Евгений Попов - Прекрасность жизни. Роман-газета.
Ах, теперь уже все не то! Лето кануло, за окном сыро, как в болоте, где жило баскервильское чудовище, раскрытое Шерлоком Холмсом и описанное Конан-Дойлем. Не то теперь: свирепствует осень, стелется вонючий туман. Тузик сдох, кукуруза убрана или съедена, седоватый рабочий попал в Лечебно-Трудовой Профилакторий, слякоть, мерзость, морок, гниль, блевотина, и мы глядим в окно, еле сдерживая рыдания.
ГЛАВА 1965
Плешивый мальчик
Я припрятал от жены девять металлических рублей, девять кружочков, напоминающих о металлических зубах тетки, зазевавшейся как-то утром над водопроводным люком, где белая вода все бьет, бьет в трубы, бьет да никак не может вырваться.

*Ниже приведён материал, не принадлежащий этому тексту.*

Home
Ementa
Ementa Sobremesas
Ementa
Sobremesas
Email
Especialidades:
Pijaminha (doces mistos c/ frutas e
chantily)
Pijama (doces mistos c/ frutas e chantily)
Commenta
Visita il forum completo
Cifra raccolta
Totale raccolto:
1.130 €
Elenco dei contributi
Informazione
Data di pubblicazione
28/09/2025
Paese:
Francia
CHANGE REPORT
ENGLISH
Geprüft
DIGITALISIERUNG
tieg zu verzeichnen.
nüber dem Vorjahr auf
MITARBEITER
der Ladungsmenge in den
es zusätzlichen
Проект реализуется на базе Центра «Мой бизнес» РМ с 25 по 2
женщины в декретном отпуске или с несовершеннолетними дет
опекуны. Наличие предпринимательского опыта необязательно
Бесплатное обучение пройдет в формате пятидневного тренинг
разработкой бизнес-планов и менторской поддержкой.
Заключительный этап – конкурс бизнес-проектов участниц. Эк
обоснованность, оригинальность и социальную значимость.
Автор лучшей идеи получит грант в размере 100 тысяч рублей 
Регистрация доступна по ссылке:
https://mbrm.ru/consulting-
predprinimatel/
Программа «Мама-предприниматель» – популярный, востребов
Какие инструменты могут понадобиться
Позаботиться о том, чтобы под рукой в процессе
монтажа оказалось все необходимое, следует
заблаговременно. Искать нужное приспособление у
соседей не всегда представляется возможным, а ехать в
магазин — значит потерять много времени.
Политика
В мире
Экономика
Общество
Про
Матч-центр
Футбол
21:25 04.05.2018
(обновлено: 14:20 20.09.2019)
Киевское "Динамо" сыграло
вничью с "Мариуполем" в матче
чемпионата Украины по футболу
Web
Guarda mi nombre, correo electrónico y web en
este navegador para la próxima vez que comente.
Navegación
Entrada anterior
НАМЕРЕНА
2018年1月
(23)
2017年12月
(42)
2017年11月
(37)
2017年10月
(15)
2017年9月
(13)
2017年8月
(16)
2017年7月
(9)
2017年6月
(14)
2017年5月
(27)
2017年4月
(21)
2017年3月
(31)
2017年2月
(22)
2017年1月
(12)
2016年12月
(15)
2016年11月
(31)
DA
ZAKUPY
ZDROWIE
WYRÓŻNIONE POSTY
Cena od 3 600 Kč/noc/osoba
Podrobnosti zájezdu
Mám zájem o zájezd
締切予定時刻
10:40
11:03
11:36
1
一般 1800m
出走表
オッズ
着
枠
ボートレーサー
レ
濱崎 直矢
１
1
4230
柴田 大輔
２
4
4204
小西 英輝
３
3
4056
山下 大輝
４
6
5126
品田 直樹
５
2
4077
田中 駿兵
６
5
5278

За углом был гастроном, куда привезли вино по восемьдесят четыре копейки поллитра, очень славное вино — крепостью четырнадцать градусов.
Считайте:
Я купил десять бутылок — сто сорок градусов и шестьдесят копеек сдачи.

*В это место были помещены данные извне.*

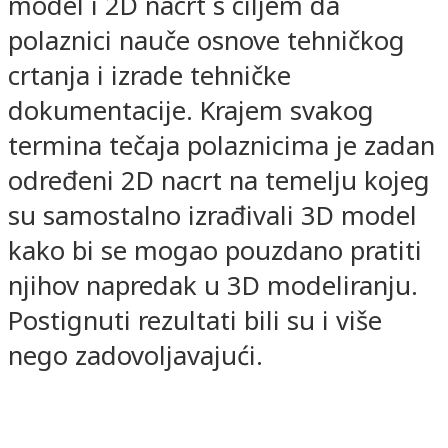
model i 2D nacrt s ciljem da
polaznici nauče osnove tehničkog
crtanja i izrade tehničke
dokumentacije. Krajem svakog
termina tečaja polaznicima je zadan
određeni 2D nacrt na temelju kojeg
su samostalno izrađivali 3D model
kako bi se mogao pouzdano pratiti
njihov napredak u 3D modeliranju.
Postignuti rezultati bili su i više
nego zadovoljavajući.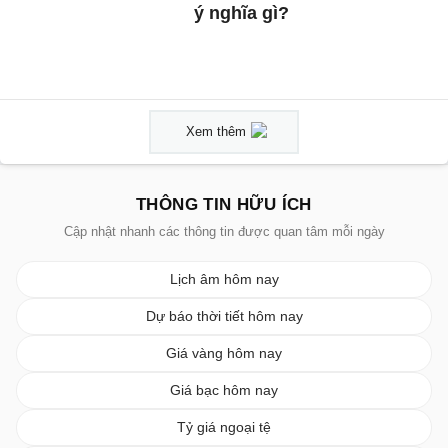
ý nghĩa gì?
Xem thêm
THÔNG TIN HỮU ÍCH
Cập nhật nhanh các thông tin được quan tâm mỗi ngày
Lịch âm hôm nay
Dự báo thời tiết hôm nay
Giá vàng hôm nay
Giá bạc hôm nay
Tỷ giá ngoại tệ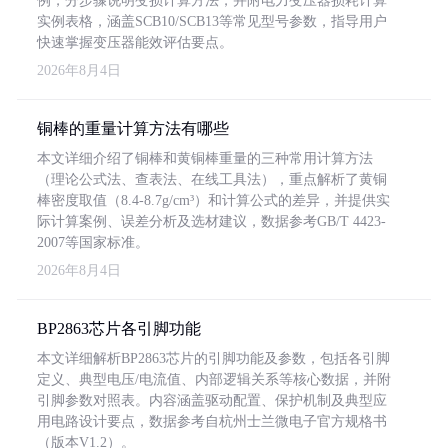
例，分步骤说明变损计算方法，并附电力变压器损耗计算
实例表格，涵盖SCB10/SCB13等常见型号参数，指导用户
快速掌握变压器能效评估要点。
2026年8月4日
铜棒的重量计算方法有哪些
本文详细介绍了铜棒和黄铜棒重量的三种常用计算方法
（理论公式法、查表法、在线工具法），重点解析了黄铜
棒密度取值（8.4-8.7g/cm³）和计算公式的差异，并提供实
际计算案例、误差分析及选材建议，数据参考GB/T 4423-
2007等国家标准。
2026年8月4日
BP2863芯片各引脚功能
本文详细解析BP2863芯片的引脚功能及参数，包括各引脚
定义、典型电压/电流值、内部逻辑关系等核心数据，并附
引脚参数对照表。内容涵盖驱动配置、保护机制及典型应
用电路设计要点，数据参考自杭州士兰微电子官方规格书
（版本V1.2）。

Я раскупорил десять бутылок и слил вино в канистру, которая не пахла бензином, керосином, тавотом — веществами смазочными, машинными, механическими; она пропиталась смуглой «Лидией», водкой, дешевым коньяком «Арагац», криками: «Эй, поди сюда», тюльпанами и гвоздикой.
Считайте:
Десять пустых бутылок — это рубль двадцать плюс прежние шестьдесят копеек равняется — рубль восемьдесят, равняется — четыре бутылки пива, да еще сдачи тридцать две копейки, а пиво лей в канистру, мешай, чтобы жгло желудок чище черного молотого перца!
Считайте:
Четыре пустые бутылки плюс сдача — это две бутылки пива, шестнадцать копеек небрежно подкинуты в руке, а пиво в канистру, да как можно быстрее, потому что две пустые бутылки да шестнадцать копеек сдачи — это еще бутылка пива и три копейки сдачи.
Три копейки — это медленный завтрашний день. Задняя площадка перенабитого трамвая с собачьей руганью, стихами и дрожащим студнем кассового аппарата, в котором бренчат три копейки. Они не хотят скатываться в узкую щель, они парят над серым алюминием кассовой фурнитуры, как автомобиль на воздушной подушке. Но при чем здесь это?
Я скрипнул калиткой и вытер ноги о рваную мешковину, что прилипла к крылечку, я плотно прикрыл дверь, и никто, кроме моей собственной жены, меня больше в этот день не видел.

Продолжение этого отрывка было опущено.